I am trying to take the derivative of $(Ax - b)^T(Ax-b)$ and setting it to zero without expanding the multiplication, by only using matrix calculus. I knew the partial derivative of $x^Tx$ according to $x$ is $2x$, derivative of $Ax - b$ is $A^T$ and by utilizing the chain rule, $(f o g)' = (f'(g))(g')$ I obtained,

$$ 2(Ax-b)A^T = 0 $$

or

$$ (2Ax-2b)A^T = 0 $$

However the dimensions are not lining up here, if I had

$$ 2A^T(Ax-b) = 0 $$

it would be fine. How can I get this result? Is there a rule I skipped that allows the statement above to be the derivative?

Note:

From this link I found out

$$ \frac{\partial}{\partial t} f(g(t)) = \nabla f(g(t))^T \frac{\partial g}{\partial t} $$

If I had $g(x) = Ax-b$ and $f(z) = z^Tz$ then I could have

$$ \frac{\partial}{\partial x} f(g(x)) = 2z^TA = 2(Ax-b)^TA = 0 $$

Take transpose of both sides

$$ 2A^T(Ax-b) = 0 $$

So I guess my original chain rule was wrong.

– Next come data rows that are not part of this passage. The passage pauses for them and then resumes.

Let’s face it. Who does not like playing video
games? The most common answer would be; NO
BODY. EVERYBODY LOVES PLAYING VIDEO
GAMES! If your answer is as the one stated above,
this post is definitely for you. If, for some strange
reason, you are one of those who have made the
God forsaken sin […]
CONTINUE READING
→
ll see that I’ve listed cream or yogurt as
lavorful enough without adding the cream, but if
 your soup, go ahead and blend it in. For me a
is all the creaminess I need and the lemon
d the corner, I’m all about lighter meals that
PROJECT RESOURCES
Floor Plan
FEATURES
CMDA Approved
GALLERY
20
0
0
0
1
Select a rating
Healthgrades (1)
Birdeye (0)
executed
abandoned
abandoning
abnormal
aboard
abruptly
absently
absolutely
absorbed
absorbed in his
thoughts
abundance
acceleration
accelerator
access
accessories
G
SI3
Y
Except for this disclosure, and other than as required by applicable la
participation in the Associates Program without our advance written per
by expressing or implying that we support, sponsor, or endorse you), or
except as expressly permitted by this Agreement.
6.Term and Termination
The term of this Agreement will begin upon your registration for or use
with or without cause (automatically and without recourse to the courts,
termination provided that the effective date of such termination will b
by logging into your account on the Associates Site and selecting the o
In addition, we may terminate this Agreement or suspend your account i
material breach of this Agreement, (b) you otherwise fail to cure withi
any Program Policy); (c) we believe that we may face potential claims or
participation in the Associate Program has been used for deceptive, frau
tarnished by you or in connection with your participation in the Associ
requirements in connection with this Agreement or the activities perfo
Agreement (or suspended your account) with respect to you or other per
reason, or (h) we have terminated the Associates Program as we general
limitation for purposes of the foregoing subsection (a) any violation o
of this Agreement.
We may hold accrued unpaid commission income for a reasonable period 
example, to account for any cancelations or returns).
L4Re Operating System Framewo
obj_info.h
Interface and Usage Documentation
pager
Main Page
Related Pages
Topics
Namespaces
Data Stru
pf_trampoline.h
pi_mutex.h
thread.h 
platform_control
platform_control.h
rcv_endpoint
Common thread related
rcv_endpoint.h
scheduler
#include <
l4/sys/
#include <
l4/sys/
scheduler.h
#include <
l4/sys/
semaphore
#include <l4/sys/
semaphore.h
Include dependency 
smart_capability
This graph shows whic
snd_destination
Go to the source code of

Does this look correct? If yes, does anyone know where I can find the derivation of the correct Chain Rule?

1

There are 1 best solutions below

2
On BEST ANSWER

No. With vectors and matrices the order of multiplication matters. One way of seeing what's going on is to write

$$Ax = \left[ \begin{array}{ccc} a_1 & \cdots & a_n \end{array} \right] \left[ \begin{array}{c} x_1 \\ \vdots \\ x_n \end{array} \right]$$,

such that $\partial Ax / \partial x_1 = a_1$. Thus,

$$\frac{\partial (Ax-b)}{\partial x'} = A.$$

The result you're looking for is therefore

$2 A' (Ax-b)$.